[TASK OBJECTIVE]
For each line below that includes the word "Praxis", make a copy.

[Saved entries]
[Start of Attachment]

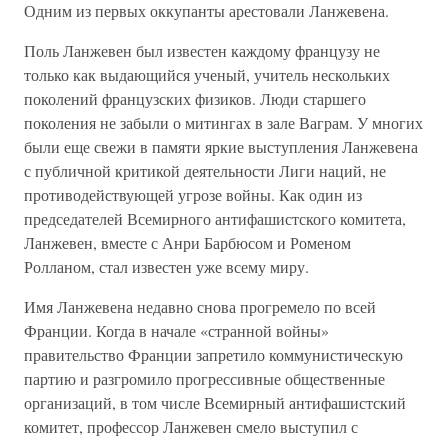
Одним из первых оккупанты арестовали Ланжевена.
Поль Ланжевен был известен каждому французу не
только как выдающийся ученый, учитель нескольких
поколений французских физиков. Люди старшего
поколения не забыли о митингах в зале Ваграм. У многих
были еще свежи в памяти яркие выступления Ланжевена
с публичной критикой деятельности Лиги наций, не
противодействующей угрозе войны. Как один из
председателей Всемирного антифашистского комитета,
Ланжевен, вместе с Анри Барбюсом и Роменом
Ролланом, стал известен уже всему миру.
Имя Ланжевена недавно снова прогремело по всей
Франции. Когда в начале «странной войны»
правительство Франции запретило коммунистическую
партию и разгромило прогрессивные общественные
организаций, в том числе Всемирный антифашистский
комитет, профессор Ланжевен смело выступил с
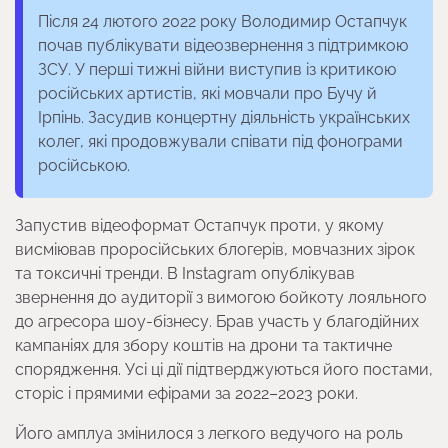
Після 24 лютого 2022 року Володимир Остапчук
почав публікувати відеозвернення з підтримкою
ЗСУ. У перші тижні війни виступив із критикою
російських артистів, які мовчали про Бучу й
Ірпінь. Засудив концертну діяльність українських
колег, які продовжували співати під фонограми
російською.
Запустив відеоформат Остапчук проти, у якому
висміював проросійських блогерів, мовчазних зірок
та токсичні тренди. В Instagram опублікував
звернення до аудиторії з вимогою бойкоту лояльного
до агресора шоу-бізнесу. Брав участь у благодійних
кампаніях для збору коштів на дрони та тактичне
спорядження. Усі ці дії підтверджуються його постами,
сторіс і прямими ефірами за 2022–2023 роки.
Його амплуа змінилося з легкого ведучого на роль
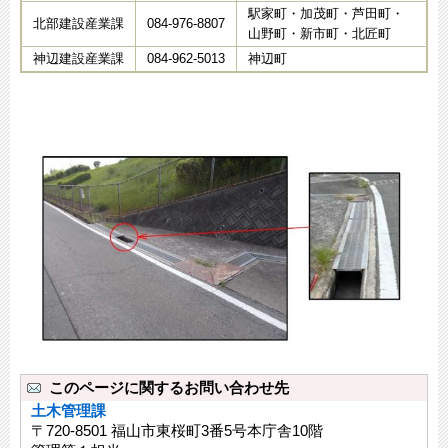
駅家町・加茂町・芦田町・
北部建設産業課
084-976-8807
山野町・新市町・北匠町
神辺建設産業課
084-962-5013
神辺町
このページに関するお問い合わせ先
土木管理課
〒720-8501 福山市東桜町3番5号本庁舎10階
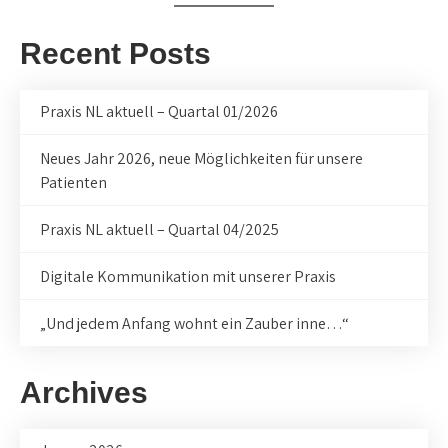
Recent Posts
Praxis NL aktuell – Quartal 01/2026
Neues Jahr 2026, neue Möglichkeiten für unsere
Patienten
Praxis NL aktuell – Quartal 04/2025
Digitale Kommunikation mit unserer Praxis
„Und jedem Anfang wohnt ein Zauber inne…“
Archives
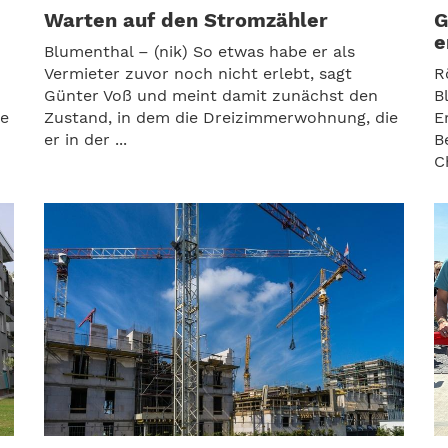
Warten auf den Stromzähler
G
e
Blumenthal – (nik) So etwas habe er als
Vermieter zuvor noch nicht erlebt, sagt
R
Günter Voß und meint damit zunächst den
B
te
Zustand, in dem die Dreizimmerwohnung, die
E
er in der ...
B
C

[End of Attachment]

[SOLUTION FOR THIS EXERCISE]
Praxis NL aktuell – Quartal 01/2026
Praxis NL aktuell – Quartal 04/2025
Digitale Kommunikation mit unserer Praxis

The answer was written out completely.